SDXL extension & fine-tune model guide
The SDXL ecosystem is large: a base model, an optional refiner, dozens of community fine-tunes, and a stack of adapters like ControlNet, IP-Adapter, and LoRAs. Picking the right combination is the difference between fighting the model and getting clean results on the first batch. This guide maps your desired output style and use case to a concrete, compatible stack.
How it works
The tool holds a small knowledge base of the most widely used SDXL checkpoints and adapters and how they perform across styles. You select an output style and a use case, and it returns a recommended checkpoint, a note on whether the refiner is worth running, and the adapters that matter for that workflow. Because all SDXL fine-tunes share the base architecture, adapters are interchangeable as long as you match the SDXL version — so the guide focuses on which checkpoint sets the look and which adapters give you control.

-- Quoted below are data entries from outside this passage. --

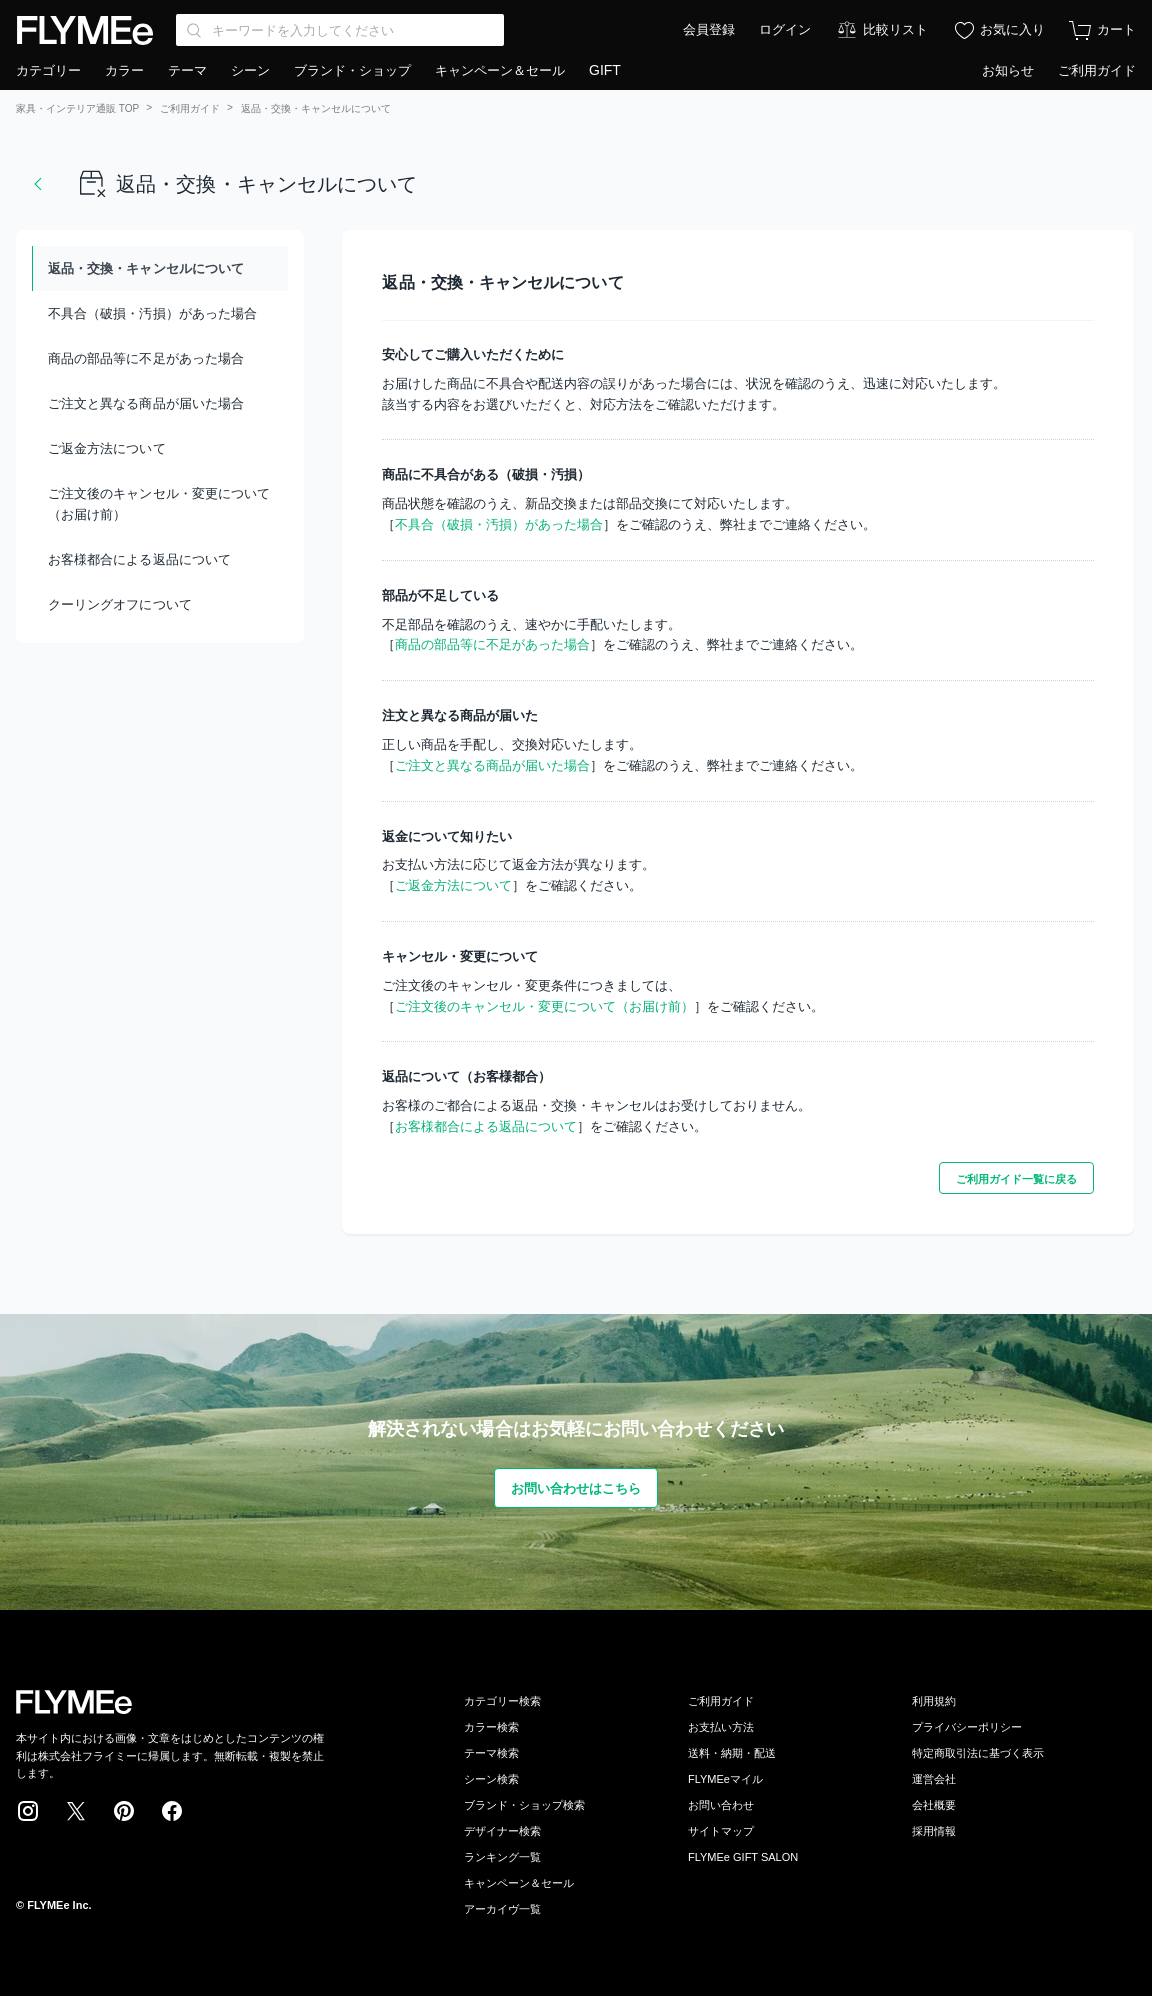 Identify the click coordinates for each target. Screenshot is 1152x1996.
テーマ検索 (491, 1753)
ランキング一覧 (502, 1857)
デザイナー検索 (502, 1831)
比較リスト (895, 29)
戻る (38, 184)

The SDXL base and refiner roles
The original SDXL release shipped as a two-model pipeline. The base model (SDXL 1.0) does the main generation work: it denoise from pure noise to a rough but coherent image at latent resolution. The refiner is a smaller, separate model that takes the output of the base through the final denoising steps, polishing edges, recovering fine texture, and sharpening details that the base produces softly.

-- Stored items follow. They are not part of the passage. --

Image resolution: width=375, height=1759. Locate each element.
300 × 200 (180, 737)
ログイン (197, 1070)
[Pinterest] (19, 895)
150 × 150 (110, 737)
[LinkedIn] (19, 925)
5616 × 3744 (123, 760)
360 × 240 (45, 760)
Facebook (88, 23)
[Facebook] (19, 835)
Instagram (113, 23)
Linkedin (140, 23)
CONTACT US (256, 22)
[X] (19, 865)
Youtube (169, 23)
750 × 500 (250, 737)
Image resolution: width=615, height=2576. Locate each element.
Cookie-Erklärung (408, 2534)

The two-stage pipeline produces good results but adds VRAM and generation time. The community responded by training fine-tunes designed to finish cleanly in a single pass without the refiner. Models like Juggernaut XL, RealVisXL, and DreamShaper XL incorporate the refinement capability into the checkpoint itself, which is why single-pass generation with a fine-tune typically equals or beats a base+refiner run — faster and with one fewer model to load.
Adapter compatibility across fine-tunes
All SDXL fine-tunes share the same underlying architecture and latent space as SDXL 1.0. This means adapters trained for SDXL 1.0 work across fine-tunes without modification. The adapters to know:
ControlNet XL — adds structural guidance from a depth map, edge detection, pose skeleton, or other conditioning image. Use it when you need to reproduce a specific composition, pose, or scene layout without prompt-guessing.

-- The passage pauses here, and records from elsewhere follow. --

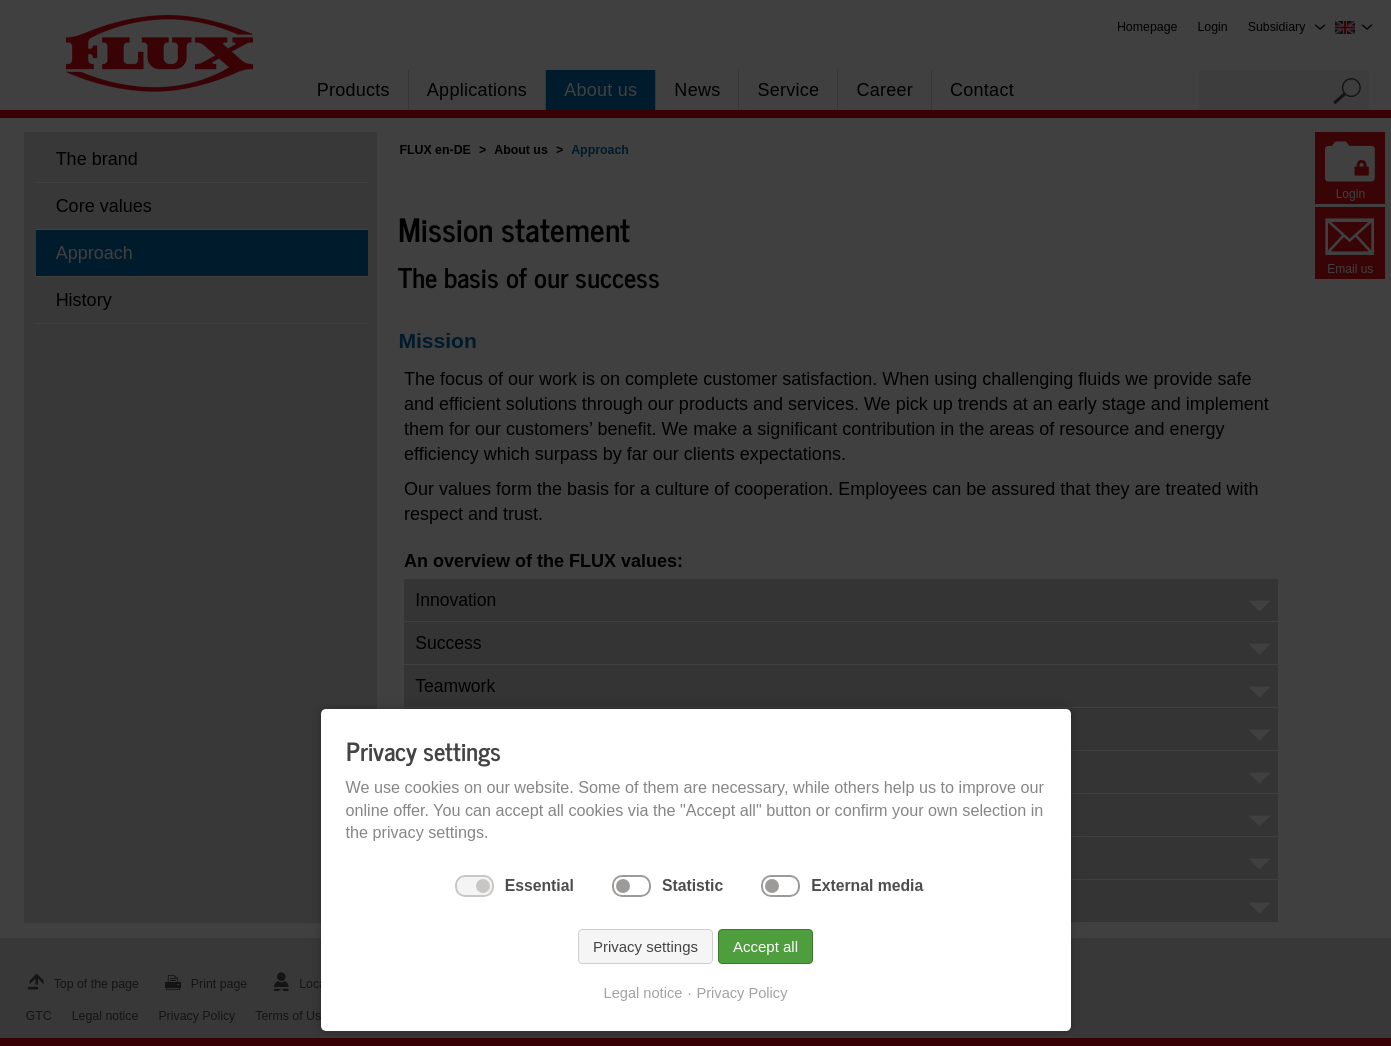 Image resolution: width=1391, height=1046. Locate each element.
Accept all (765, 946)
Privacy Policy (741, 993)
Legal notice (643, 993)
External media (867, 885)
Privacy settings (645, 946)
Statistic (692, 885) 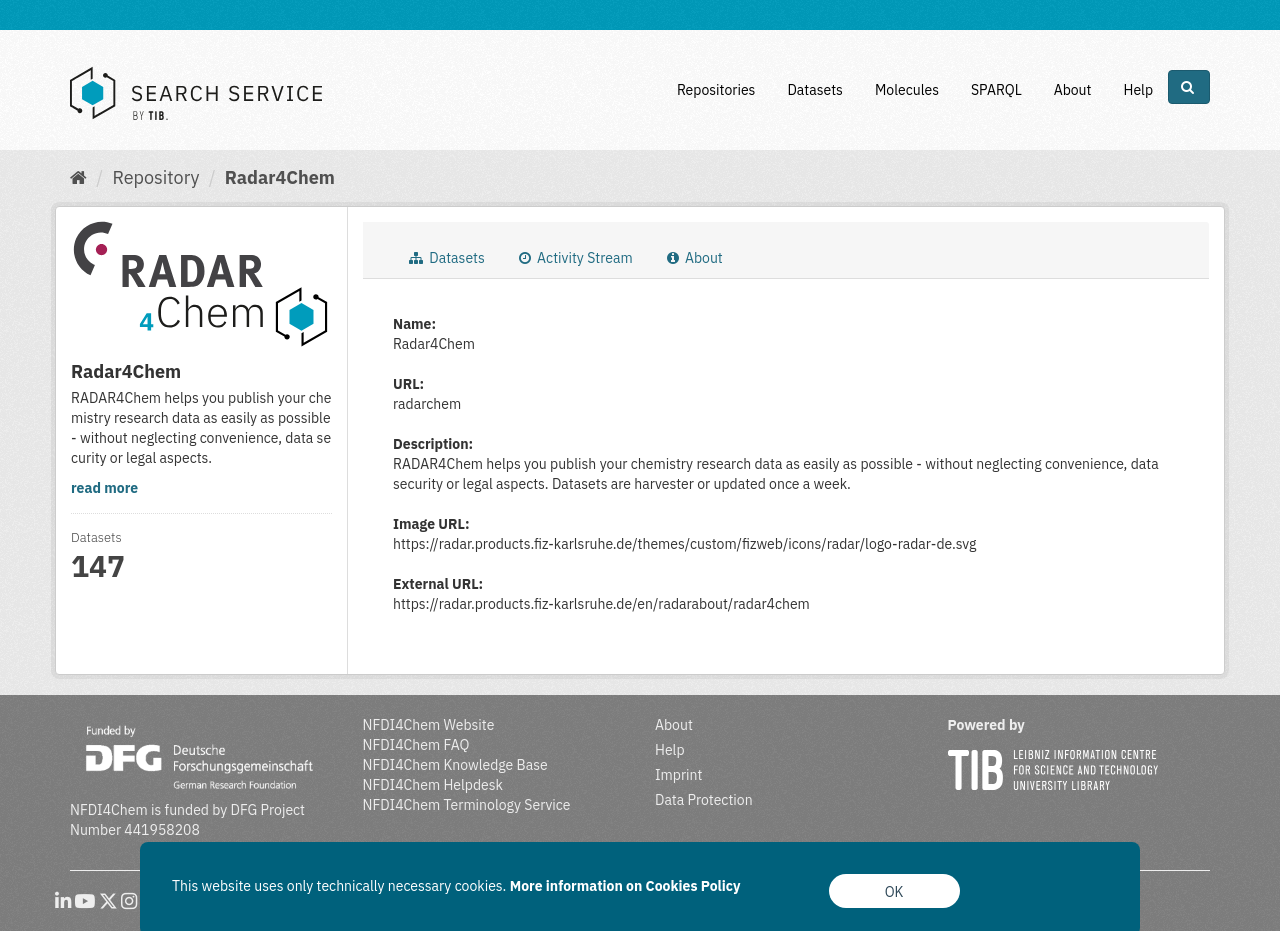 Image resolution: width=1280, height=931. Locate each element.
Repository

IP-Adapter XL — transfers the visual style, colour palette, or subject appearance from a reference image into the generated output. Particularly useful for character consistency across multiple generations or for matching a specific aesthetic reference.
LoRAs for SDXL — fine-tune slices trained on specific characters, artists, styles, or objects. Plug in with <lora:name:strength> syntax. LoRAs trained for SD 1.5 are not compatible — the architecture differs at a fundamental level.
Notes on the SDXL stack
- Base + refiner is the original two-model pipeline. It still works, but most fine-tunes are tuned to finish in one pass, making the refiner optional.
- RealVisXL leans photoreal, Juggernaut XL is a strong all-rounder, and DreamShaper XL balances realism with illustrative flexibility.
- Adapters add control, not style. ControlNet locks pose and structure, IP-Adapter transfers a reference look, and LoRAs inject specific subjects.
- Match the SDXL version when downloading adapters and LoRAs — 1.0-trained files work across 1.0 fine-tunes, but mismatched versions degrade output.
- The base SDXL resolution is 1024×1024. Many fine-tunes support other native aspect ratios (1216×832 for widescreen, 832×1216 for portrait) — check the model card for the recommended resolution before generating.